* **TASK DIRECTIONS**: Output all of the entries beneath, exactly as written.

- Opening Delimiter -

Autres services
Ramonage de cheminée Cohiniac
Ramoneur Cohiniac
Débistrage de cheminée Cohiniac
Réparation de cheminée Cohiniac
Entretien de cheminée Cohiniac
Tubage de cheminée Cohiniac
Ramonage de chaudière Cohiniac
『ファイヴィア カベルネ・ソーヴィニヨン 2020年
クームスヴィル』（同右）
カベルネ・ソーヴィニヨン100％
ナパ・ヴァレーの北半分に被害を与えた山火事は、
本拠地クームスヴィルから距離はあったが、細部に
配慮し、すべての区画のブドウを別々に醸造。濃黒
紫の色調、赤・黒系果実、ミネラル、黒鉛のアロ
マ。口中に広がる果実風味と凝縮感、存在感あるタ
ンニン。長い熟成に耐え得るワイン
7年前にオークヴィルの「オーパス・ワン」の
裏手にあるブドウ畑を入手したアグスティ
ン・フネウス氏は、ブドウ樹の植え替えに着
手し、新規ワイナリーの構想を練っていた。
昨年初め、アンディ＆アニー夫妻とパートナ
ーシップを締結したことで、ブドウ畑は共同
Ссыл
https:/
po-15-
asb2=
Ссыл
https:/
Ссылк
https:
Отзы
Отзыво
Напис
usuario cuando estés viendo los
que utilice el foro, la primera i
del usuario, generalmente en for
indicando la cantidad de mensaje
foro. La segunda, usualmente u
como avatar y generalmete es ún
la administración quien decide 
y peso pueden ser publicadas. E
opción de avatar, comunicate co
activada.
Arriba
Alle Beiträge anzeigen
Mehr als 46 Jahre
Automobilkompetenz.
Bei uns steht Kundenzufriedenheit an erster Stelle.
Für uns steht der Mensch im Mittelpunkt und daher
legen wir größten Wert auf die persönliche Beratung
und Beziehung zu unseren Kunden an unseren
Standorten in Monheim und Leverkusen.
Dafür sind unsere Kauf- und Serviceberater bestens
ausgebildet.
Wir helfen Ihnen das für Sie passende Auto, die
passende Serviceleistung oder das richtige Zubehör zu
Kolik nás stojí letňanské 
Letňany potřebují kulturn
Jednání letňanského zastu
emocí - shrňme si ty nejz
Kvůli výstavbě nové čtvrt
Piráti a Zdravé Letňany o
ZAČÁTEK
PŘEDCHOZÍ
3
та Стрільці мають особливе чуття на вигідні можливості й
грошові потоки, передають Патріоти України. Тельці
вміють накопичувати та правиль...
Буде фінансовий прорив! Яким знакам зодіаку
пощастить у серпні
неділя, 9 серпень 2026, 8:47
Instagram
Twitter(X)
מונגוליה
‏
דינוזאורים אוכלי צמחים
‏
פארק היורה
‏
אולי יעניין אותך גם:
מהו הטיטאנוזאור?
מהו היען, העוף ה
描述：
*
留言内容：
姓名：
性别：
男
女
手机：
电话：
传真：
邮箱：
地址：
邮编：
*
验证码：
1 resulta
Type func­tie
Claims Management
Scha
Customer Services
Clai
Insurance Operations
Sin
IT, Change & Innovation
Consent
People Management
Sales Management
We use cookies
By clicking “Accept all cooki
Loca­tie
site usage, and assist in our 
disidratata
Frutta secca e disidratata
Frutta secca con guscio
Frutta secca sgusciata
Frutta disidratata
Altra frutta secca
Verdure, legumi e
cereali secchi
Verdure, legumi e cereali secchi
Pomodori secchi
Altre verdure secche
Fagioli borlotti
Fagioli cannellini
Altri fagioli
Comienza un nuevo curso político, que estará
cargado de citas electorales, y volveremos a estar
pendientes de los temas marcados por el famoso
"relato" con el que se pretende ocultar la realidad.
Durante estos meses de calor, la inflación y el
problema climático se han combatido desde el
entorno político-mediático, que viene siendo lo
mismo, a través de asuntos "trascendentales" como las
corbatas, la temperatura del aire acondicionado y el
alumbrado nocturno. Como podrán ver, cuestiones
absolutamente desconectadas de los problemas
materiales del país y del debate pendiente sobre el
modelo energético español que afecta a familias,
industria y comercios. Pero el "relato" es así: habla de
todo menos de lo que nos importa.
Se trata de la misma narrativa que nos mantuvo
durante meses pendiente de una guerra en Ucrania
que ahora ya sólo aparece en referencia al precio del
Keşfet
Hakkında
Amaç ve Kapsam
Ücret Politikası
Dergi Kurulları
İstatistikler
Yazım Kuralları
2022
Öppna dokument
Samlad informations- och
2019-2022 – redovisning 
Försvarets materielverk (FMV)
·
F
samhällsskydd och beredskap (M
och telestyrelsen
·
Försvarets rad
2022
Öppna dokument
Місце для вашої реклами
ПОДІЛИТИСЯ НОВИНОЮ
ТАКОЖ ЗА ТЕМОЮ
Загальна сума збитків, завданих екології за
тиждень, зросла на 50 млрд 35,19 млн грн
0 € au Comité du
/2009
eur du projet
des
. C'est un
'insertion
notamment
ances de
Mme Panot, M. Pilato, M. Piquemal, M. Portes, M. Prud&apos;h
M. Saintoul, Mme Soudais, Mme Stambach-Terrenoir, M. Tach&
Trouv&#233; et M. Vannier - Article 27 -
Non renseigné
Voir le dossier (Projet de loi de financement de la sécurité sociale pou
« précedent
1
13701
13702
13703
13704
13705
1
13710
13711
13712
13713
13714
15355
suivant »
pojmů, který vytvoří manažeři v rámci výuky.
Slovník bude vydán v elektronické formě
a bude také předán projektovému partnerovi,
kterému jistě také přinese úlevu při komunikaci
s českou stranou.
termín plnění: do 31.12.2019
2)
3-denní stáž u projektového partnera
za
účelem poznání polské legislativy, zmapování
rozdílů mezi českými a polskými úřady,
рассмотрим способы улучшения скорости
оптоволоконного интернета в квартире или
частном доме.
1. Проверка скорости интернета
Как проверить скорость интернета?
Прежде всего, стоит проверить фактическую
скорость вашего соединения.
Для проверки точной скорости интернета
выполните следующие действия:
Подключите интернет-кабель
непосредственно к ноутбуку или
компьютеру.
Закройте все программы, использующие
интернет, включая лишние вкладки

- Closing Delimiter -

* **PROBLEM SOLUTION**:
Autres services
Ramonage de cheminée Cohiniac
Ramoneur Cohiniac
Débistrage de cheminée Cohiniac
Réparation de cheminée Cohiniac
Entretien de cheminée Cohiniac
Tubage de cheminée Cohiniac
Ramonage de chaudière Cohiniac
『ファイヴィア カベルネ・ソーヴィニヨン 2020年
クームスヴィル』（同右）
カベルネ・ソーヴィニヨン100％
ナパ・ヴァレーの北半分に被害を与えた山火事は、
本拠地クームスヴィルから距離はあったが、細部に
配慮し、すべての区画のブドウを別々に醸造。濃黒
紫の色調、赤・黒系果実、ミネラル、黒鉛のアロ
マ。口中に広がる果実風味と凝縮感、存在感あるタ
ンニン。長い熟成に耐え得るワイン
7年前にオークヴィルの「オーパス・ワン」の
裏手にあるブドウ畑を入手したアグスティ
ン・フネウス氏は、ブドウ樹の植え替えに着
手し、新規ワイナリーの構想を練っていた。
昨年初め、アンディ＆アニー夫妻とパートナ
ーシップを締結したことで、ブドウ畑は共同
Ссыл
https:/
po-15-
asb2=
Ссыл
https:/
Ссылк
https:
Отзы
Отзыво
Напис
usuario cuando estés viendo los
que utilice el foro, la primera i
del usuario, generalmente en for
indicando la cantidad de mensaje
foro. La segunda, usualmente u
como avatar y generalmete es ún
la administración quien decide 
y peso pueden ser publicadas. E
opción de avatar, comunicate co
activada.
Arriba
Alle Beiträge anzeigen
Mehr als 46 Jahre
Automobilkompetenz.
Bei uns steht Kundenzufriedenheit an erster Stelle.
Für uns steht der Mensch im Mittelpunkt und daher
legen wir größten Wert auf die persönliche Beratung
und Beziehung zu unseren Kunden an unseren
Standorten in Monheim und Leverkusen.
Dafür sind unsere Kauf- und Serviceberater bestens
ausgebildet.
Wir helfen Ihnen das für Sie passende Auto, die
passende Serviceleistung oder das richtige Zubehör zu
Kolik nás stojí letňanské 
Letňany potřebují kulturn
Jednání letňanského zastu
emocí - shrňme si ty nejz
Kvůli výstavbě nové čtvrt
Piráti a Zdravé Letňany o
ZAČÁTEK
PŘEDCHOZÍ
3
та Стрільці мають особливе чуття на вигідні можливості й
грошові потоки, передають Патріоти України. Тельці
вміють накопичувати та правиль...
Буде фінансовий прорив! Яким знакам зодіаку
пощастить у серпні
неділя, 9 серпень 2026, 8:47
Instagram
Twitter(X)
מונגוליה
‏
דינוזאורים אוכלי צמחים
‏
פארק היורה
‏
אולי יעניין אותך גם:
מהו הטיטאנוזאור?
מהו היען, העוף ה
描述：
*
留言内容：
姓名：
性别：
男
女
手机：
电话：
传真：
邮箱：
地址：
邮编：
*
验证码：
1 resulta
Type func­tie
Claims Management
Scha
Customer Services
Clai
Insurance Operations
Sin
IT, Change & Innovation
Consent
People Management
Sales Management
We use cookies
By clicking “Accept all cooki
Loca­tie
site usage, and assist in our 
disidratata
Frutta secca e disidratata
Frutta secca con guscio
Frutta secca sgusciata
Frutta disidratata
Altra frutta secca
Verdure, legumi e
cereali secchi
Verdure, legumi e cereali secchi
Pomodori secchi
Altre verdure secche
Fagioli borlotti
Fagioli cannellini
Altri fagioli
Comienza un nuevo curso político, que estará
cargado de citas electorales, y volveremos a estar
pendientes de los temas marcados por el famoso
"relato" con el que se pretende ocultar la realidad.
Durante estos meses de calor, la inflación y el
problema climático se han combatido desde el
entorno político-mediático, que viene siendo lo
mismo, a través de asuntos "trascendentales" como las
corbatas, la temperatura del aire acondicionado y el
alumbrado nocturno. Como podrán ver, cuestiones
absolutamente desconectadas de los problemas
materiales del país y del debate pendiente sobre el
modelo energético español que afecta a familias,
industria y comercios. Pero el "relato" es así: habla de
todo menos de lo que nos importa.
Se trata de la misma narrativa que nos mantuvo
durante meses pendiente de una guerra en Ucrania
que ahora ya sólo aparece en referencia al precio del
Keşfet
Hakkında
Amaç ve Kapsam
Ücret Politikası
Dergi Kurulları
İstatistikler
Yazım Kuralları
2022
Öppna dokument
Samlad informations- och
2019-2022 – redovisning 
Försvarets materielverk (FMV)
·
F
samhällsskydd och beredskap (M
och telestyrelsen
·
Försvarets rad
2022
Öppna dokument
Місце для вашої реклами
ПОДІЛИТИСЯ НОВИНОЮ
ТАКОЖ ЗА ТЕМОЮ
Загальна сума збитків, завданих екології за
тиждень, зросла на 50 млрд 35,19 млн грн
0 € au Comité du
/2009
eur du projet
des
. C'est un
'insertion
notamment
ances de
Mme Panot, M. Pilato, M. Piquemal, M. Portes, M. Prud&apos;h
M. Saintoul, Mme Soudais, Mme Stambach-Terrenoir, M. Tach&
Trouv&#233; et M. Vannier - Article 27 -
Non renseigné
Voir le dossier (Projet de loi de financement de la sécurité sociale pou
« précedent
1
13701
13702
13703
13704
13705
1
13710
13711
13712
13713
13714
15355
suivant »
pojmů, který vytvoří manažeři v rámci výuky.
Slovník bude vydán v elektronické formě
a bude také předán projektovému partnerovi,
kterému jistě také přinese úlevu při komunikaci
s českou stranou.
termín plnění: do 31.12.2019
2)
3-denní stáž u projektového partnera
za
účelem poznání polské legislativy, zmapování
rozdílů mezi českými a polskými úřady,
рассмотрим способы улучшения скорости
оптоволоконного интернета в квартире или
частном доме.
1. Проверка скорости интернета
Как проверить скорость интернета?
Прежде всего, стоит проверить фактическую
скорость вашего соединения.
Для проверки точной скорости интернета
выполните следующие действия:
Подключите интернет-кабель
непосредственно к ноутбуку или
компьютеру.
Закройте все программы, использующие
интернет, включая лишние вкладки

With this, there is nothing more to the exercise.